Instructions to follow
Examine the records and identify each line that includes the string "their". Copy those lines.

Data section

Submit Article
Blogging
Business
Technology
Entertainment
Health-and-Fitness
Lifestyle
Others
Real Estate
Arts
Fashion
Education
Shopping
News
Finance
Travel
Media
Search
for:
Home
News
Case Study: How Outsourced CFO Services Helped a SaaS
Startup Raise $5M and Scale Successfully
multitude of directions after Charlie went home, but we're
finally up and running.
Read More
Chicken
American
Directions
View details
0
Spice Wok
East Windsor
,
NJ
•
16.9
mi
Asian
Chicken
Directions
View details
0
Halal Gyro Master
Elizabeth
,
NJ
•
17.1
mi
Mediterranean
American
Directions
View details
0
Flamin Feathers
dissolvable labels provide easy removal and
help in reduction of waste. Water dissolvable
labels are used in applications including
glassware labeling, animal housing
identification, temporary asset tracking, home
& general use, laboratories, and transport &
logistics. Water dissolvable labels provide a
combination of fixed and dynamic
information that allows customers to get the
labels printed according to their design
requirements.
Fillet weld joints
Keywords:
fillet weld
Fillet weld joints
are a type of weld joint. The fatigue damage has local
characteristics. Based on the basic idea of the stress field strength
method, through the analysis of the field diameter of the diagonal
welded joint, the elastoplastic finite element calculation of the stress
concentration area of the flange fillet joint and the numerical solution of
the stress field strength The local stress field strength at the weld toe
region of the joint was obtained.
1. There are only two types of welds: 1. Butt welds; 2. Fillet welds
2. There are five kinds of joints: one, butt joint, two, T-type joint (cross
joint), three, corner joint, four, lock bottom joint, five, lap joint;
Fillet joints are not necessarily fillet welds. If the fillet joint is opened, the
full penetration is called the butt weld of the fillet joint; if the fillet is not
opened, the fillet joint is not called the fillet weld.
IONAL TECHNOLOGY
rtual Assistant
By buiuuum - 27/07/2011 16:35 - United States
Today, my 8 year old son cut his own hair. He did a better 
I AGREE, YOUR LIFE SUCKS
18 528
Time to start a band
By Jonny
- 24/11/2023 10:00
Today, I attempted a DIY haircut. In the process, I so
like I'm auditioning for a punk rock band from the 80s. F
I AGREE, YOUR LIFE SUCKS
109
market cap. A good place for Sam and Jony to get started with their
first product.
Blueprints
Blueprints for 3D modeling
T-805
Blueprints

Answer space
labels printed according to their design
market cap. A good place for Sam and Jony to get started with their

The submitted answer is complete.